Elon Musk sembra ormai aver archiviato l'alleanza con il presidente americano Donald Trump. Mr Tesla ieri, con un post sul suo social X, ha varato un attacco frontale all'amministrazione definendo la legge fiscale, il «big beautiful bill», definendola un «abominio disgustoso» che farà esplodere i deficit di bilancio federali. In un altro post, ha detto che il disegno di legge appesantirà un deficit da 2.500 miliardi di dollari che «graverà sui cittadini americani con un debito schiacciante e insostenibile».
Intanto gli occhi dei mercati sono tutti incollati sull'incontro di questa mattina, quando la delegazione dell'Unione europea guidata dal commissario al commercio Maros Sefcovic incontrerà quella statunitense dell'omologo Jamieson Greer. Si vedranno a margine del vertice ministeriale dell'Ocse, a Parigi, che ieri ha divulgato un monito, rivedendo al ribasso le sue previsioni per la crescita globale per il 2025 e 2026: si prevede, infatti, che il Pil mondiale crescerà del 2,9% quest'anno e il prossimo, rallentando di 0,2 e 0,1 punti percentuali rispetto alle previsioni di marzo. Lo spaccato sull'Italia evidenzia un Pil in leggera frenata allo 0,6% per poi risalire il prossimo anno a +0,7 per cento. Roma, si ricorda, «è esposta» alle tariffe più alte «minacciate dall'amministrazione Trump dal momento che più del 10% delle sue esportazioni nel 2023 sono finite negli Usa».
Da quanto filtra da fonti Ue, nei confronti tecnici prepratori al negoziato vero e proprio è stato sottolineato un clima «molto costruttivo». Mentre la Casa Bianca ha ufficializzato l'invio di lettere ai partner commerciali definendole «un promemoria amichevole». Intanto, ieri, sul social Truth, il presidente Trump ha vergato poche righe per descrivere l'aumento dei dazi come una questione esitenziale: «Se ad altri Paesi è consentito usare tariffe contro di noi, e a noi non è consentito di contrastarli, rapidamente e agilmente, con tariffe contro di loro, il nostro Paese non ha nemmeno una piccola possibilità di sopravvivenza economica». Sempre secondo l'Ocse, la crescita degli Stati Uniti «rallenterà drasticamente» scendendo all'1,6% nel 2025 e all'1,5% del 2026. Oltre alla guerra commerciale, «un'ulteriore contrazione dell'immigrazione netta e una riduzione del numero di dipendenti del governo federale dovrebbero indebolire la crescita» negli Stati Uniti. Intanto, il presidente ieri ha firmato i super dazi su acciaio e alluminio raddoppiati al 50 per cento.
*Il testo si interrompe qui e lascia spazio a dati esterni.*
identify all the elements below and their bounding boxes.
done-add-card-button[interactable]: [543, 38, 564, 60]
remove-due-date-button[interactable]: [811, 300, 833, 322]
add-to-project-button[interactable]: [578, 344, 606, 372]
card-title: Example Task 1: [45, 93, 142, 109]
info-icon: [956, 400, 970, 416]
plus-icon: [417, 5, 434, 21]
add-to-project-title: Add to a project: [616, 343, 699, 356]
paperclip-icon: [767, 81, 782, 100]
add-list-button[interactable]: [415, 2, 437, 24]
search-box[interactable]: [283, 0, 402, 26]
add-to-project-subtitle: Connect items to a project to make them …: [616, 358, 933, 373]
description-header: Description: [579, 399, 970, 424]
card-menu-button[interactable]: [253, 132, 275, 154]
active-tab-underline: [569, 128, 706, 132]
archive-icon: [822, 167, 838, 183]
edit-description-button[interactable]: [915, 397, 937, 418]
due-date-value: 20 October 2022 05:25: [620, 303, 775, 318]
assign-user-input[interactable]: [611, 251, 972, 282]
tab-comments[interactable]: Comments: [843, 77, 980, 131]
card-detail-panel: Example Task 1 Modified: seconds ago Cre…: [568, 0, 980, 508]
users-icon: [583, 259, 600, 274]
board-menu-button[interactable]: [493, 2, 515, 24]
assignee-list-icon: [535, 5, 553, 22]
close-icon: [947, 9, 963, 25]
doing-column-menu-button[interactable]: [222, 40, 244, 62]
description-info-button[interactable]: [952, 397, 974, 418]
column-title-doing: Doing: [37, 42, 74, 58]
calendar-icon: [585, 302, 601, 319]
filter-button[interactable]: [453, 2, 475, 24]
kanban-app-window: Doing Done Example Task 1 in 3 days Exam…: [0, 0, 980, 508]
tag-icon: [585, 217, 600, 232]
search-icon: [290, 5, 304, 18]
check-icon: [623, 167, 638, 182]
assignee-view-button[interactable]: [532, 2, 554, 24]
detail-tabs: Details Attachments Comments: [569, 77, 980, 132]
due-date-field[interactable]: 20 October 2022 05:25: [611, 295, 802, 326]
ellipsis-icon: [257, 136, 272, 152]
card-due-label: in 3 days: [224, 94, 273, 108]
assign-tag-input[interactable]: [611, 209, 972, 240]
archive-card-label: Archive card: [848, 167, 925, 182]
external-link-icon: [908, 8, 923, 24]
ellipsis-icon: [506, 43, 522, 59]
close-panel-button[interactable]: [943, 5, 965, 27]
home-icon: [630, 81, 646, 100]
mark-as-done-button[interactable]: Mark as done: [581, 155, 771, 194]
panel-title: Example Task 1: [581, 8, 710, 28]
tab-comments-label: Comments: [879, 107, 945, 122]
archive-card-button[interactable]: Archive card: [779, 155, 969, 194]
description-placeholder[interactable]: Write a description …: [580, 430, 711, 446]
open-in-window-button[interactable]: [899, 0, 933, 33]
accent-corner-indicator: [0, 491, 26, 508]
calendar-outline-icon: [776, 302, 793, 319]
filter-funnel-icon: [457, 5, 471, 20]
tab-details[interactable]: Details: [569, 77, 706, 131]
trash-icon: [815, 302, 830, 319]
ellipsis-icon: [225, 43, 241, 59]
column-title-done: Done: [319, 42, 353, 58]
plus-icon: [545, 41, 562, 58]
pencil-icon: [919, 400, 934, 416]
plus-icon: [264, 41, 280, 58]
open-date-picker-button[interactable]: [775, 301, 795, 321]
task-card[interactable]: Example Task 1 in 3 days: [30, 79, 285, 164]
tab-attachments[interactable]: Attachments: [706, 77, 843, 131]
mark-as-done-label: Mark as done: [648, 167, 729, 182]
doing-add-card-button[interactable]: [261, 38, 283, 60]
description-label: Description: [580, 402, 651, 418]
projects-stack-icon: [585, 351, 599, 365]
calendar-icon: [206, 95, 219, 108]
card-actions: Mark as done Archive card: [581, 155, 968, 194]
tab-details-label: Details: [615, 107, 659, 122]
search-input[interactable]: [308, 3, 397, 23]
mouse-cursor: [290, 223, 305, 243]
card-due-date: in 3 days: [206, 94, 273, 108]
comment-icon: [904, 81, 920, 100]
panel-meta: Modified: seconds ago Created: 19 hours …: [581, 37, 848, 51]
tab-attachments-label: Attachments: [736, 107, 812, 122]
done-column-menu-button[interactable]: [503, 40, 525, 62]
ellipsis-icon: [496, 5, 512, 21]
La sensazione è che per l'Europa si stia avvicinando un importante bivio: da un lato, infatti, un buon accordo con gli Stati Uniti spazzerebbe via per lo meno le previsioni più fosche sulle esportazioni; dall'altra, si registra una notizia positiva sul fronte dell'inflazione che, per l'Eurozona, è scesa oltre le attese all'1,9% a maggio 2025, in calo rispetto al 2,2% di aprile. Vale a dire che l'obiettivo della Banca centrale europea di una crescita dei prezzi intorno al 2% è sostanzialmente centrata ed è stato probabilmente spazzato via ogni dubbio sull'opportunità di apportare un nuovo taglio ai tassi.
Nella riunione di domani, l'istituto guidato da Christine Lagarde dovrebbe optare per un'ulteriore sforbiciata da 25 punti base (lo 0,25%). Si tratterebbe dell'ottava riduzione del costo del denaro, che porterebbe così il tasso sui depositi al 2% e quindi dimezzato rispetto al picco di un anno fa.